Bug #67718: InnoDB drastically under-fills pages in certain conditions
Due to overly-aggressive attempts to optimize page split based on insertion order during insertion, InnoDB could leave pages under-filled with as few as one record in each page. This was observed in several production systems in two cases which I believe could be quite common for others:
- Mostly-increasing keys — Twitter uses Snowflake for ID generation in a distributed way. Overall it’s quite nice. Snowflake generates 64-bit mostly-incrementing IDs that contain a timestamp component. Insertion is typically happening via queues and other non-immediate mechanisms, so IDs will find their way to the database slightly out of order.
- Nearly-ordered keys — Another schema has a Primary Key and Secondary Key which are similarly—but not exactly— ordered. Insertion into a table to copy data in either order ends up nearly ordered by the other key.
Both of these circumstances ended up tripping over this bug and causing drastically under-filled pages to appear in production databases, consuming large amounts of disk space.
Bug #67963: InnoDB wastes 62 out of every 16384 pages
InnoDB needs to occasionally allocate some internal bookkeeping pages; two for every 256 MiB of data.
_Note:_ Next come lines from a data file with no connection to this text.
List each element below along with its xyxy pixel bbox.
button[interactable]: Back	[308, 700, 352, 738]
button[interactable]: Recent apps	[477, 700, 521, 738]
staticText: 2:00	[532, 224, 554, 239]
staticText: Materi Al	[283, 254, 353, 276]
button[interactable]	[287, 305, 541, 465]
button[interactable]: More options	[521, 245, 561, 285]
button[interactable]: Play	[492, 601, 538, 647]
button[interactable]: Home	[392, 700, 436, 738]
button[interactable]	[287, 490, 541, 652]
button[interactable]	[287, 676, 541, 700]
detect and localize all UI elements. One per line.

In order to do so, it allocates an extent (64 pages), allocates the two pages it needed, and then adds the remainder of the extent (62 free pages) to a list of extents to be used for single page allocations called FREE_FRAG. Almost nothing allocates pages from that list, so these pages go to waste.
This is fairly subtle, wasting only 0.37% of disk space in any large InnoDB table, but nonetheless interesting and quite fixable.
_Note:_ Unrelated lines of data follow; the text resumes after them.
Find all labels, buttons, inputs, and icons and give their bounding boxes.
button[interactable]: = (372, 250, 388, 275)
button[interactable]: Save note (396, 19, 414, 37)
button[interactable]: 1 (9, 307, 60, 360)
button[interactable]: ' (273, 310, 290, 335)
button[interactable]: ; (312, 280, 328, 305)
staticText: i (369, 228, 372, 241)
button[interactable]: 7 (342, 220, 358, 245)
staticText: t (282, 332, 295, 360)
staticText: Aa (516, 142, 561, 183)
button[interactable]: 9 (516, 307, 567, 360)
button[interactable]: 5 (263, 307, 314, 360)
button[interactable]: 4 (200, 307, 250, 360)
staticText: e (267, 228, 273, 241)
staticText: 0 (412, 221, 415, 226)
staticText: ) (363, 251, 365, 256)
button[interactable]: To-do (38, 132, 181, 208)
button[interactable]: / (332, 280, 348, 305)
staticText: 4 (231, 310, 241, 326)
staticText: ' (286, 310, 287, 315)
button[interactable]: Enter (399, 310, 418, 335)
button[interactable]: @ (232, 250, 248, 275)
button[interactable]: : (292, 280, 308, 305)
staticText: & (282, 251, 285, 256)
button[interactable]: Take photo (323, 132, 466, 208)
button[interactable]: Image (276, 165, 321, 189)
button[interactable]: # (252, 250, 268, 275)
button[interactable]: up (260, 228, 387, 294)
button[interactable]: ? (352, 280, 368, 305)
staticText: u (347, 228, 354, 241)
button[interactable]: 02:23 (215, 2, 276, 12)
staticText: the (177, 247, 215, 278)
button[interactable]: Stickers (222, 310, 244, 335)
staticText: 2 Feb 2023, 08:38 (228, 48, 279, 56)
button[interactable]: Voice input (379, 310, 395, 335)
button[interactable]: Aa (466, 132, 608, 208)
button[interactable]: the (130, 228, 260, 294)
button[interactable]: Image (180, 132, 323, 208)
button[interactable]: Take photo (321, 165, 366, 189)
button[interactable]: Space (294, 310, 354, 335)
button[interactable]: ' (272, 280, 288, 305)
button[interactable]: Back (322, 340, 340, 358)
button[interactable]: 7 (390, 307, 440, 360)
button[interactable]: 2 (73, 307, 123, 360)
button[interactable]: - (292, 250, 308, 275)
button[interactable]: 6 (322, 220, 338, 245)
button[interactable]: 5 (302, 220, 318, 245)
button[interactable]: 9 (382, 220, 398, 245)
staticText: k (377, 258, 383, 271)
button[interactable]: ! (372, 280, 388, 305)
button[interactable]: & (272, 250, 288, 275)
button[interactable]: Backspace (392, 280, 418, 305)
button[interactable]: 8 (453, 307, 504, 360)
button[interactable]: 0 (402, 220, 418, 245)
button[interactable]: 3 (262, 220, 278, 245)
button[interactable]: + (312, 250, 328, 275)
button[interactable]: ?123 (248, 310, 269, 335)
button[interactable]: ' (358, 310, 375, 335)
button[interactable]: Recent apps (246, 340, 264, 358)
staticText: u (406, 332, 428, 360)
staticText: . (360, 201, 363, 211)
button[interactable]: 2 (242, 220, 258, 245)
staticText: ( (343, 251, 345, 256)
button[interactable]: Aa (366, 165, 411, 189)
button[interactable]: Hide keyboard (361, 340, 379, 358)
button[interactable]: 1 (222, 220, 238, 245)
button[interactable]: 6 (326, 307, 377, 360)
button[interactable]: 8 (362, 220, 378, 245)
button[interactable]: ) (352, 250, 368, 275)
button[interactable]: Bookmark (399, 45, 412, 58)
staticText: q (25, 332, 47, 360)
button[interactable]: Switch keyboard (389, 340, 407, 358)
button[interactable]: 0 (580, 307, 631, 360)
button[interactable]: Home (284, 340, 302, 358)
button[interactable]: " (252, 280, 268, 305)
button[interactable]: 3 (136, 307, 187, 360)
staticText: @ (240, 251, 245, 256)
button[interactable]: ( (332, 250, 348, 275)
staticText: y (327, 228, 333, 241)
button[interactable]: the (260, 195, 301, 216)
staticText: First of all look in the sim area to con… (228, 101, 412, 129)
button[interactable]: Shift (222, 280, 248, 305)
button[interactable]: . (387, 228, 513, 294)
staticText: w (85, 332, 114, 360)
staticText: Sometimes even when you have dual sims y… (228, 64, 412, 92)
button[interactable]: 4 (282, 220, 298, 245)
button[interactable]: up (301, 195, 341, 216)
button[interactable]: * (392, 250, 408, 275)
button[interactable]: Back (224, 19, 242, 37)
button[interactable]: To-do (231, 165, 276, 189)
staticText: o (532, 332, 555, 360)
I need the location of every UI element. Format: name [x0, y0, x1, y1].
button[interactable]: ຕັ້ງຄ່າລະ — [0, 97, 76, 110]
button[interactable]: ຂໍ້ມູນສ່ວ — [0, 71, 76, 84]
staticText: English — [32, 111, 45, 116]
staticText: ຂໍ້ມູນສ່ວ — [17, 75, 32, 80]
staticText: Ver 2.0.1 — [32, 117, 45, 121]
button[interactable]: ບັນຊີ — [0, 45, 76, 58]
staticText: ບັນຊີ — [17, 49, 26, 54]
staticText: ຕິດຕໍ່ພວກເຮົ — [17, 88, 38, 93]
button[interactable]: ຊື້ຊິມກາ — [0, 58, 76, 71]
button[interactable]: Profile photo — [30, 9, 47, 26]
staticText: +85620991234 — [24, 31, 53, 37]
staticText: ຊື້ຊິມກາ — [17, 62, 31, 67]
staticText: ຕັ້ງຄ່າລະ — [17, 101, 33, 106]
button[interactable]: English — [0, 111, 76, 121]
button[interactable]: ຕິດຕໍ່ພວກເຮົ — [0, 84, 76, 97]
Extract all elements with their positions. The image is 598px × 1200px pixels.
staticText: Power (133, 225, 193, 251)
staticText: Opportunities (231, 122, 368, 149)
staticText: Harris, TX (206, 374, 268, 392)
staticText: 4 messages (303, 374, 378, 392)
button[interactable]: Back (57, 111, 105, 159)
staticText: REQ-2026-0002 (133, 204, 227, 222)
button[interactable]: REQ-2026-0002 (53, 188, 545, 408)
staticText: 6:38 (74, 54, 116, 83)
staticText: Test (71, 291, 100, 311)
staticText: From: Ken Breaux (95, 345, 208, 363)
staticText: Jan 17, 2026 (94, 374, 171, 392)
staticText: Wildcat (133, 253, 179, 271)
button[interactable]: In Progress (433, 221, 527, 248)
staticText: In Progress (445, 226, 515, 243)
Bug #68023: InnoDB reserves an excessive amount of disk space for write operations
InnoDB attempts to ensure write operations will always succeed after they’ve reached a certain point by pre-reserving 1% of the tablespace size for the write operation. This is an excessive amount; 1% of every large table in a production system really adds up. This should be capped at some reasonable amount.
Bug #68501: InnoDB fails to merge under-filled pages depending on deletion order
Depending on the order that records are deleted from pages, InnoDB may not merge multiple adjacent under-filled pages together, wasting disk space.
Bug #68545: InnoDB should check left/right pages when target page is full to avoid splitting
During an insertion operation, only one of two outcomes is currently possible:
- The record fits in the target page and is inserted without splitting the page.
- The record does not fit in the target page and the page is then split into two pages, each with half of the records on the original page. After the page is split, the insertion will happen into one of the two resulting pages two pages.
This misses a very common case in practice, when the target page is full but one or more of its adjacent pages have free space or may even be nearly empty. A more intelligent alternative would be to consider merging the adjacent pages in order to make free space on the target page, rather than split the target page, creating a completely new half-full page.
Bug #68546: InnoDB stores unnecessary PKV fields in unique SK non-leaf pages
Non-leaf pages in Secondary Keys need a key that is guaranteed to be unique even though there may be many child pages with the same minimum key value. InnoDB adds all Primary Key fields to the key, but when the Secondary Key is already unique this is unnecessary. For systems with unique Secondary Keys and a large Primary Key, this can add up to a lot of disk space to store the unnecessary fields. Fixing this in a compatible way would be complex, and most users are unaffected, so I’d say it’s unlikely to be fixed.
Bug #68868: Documentation for InnoDB tablespace flags for file format incorrect
As I wrote in How InnoDB accidentally reserved only 1 bit for table format, InnoDB purportedly reserved 6 bits of a field for storing the table format (Antelope, Barracuda, etc.), but due to a bug in the C #defines only reserved 1 bit.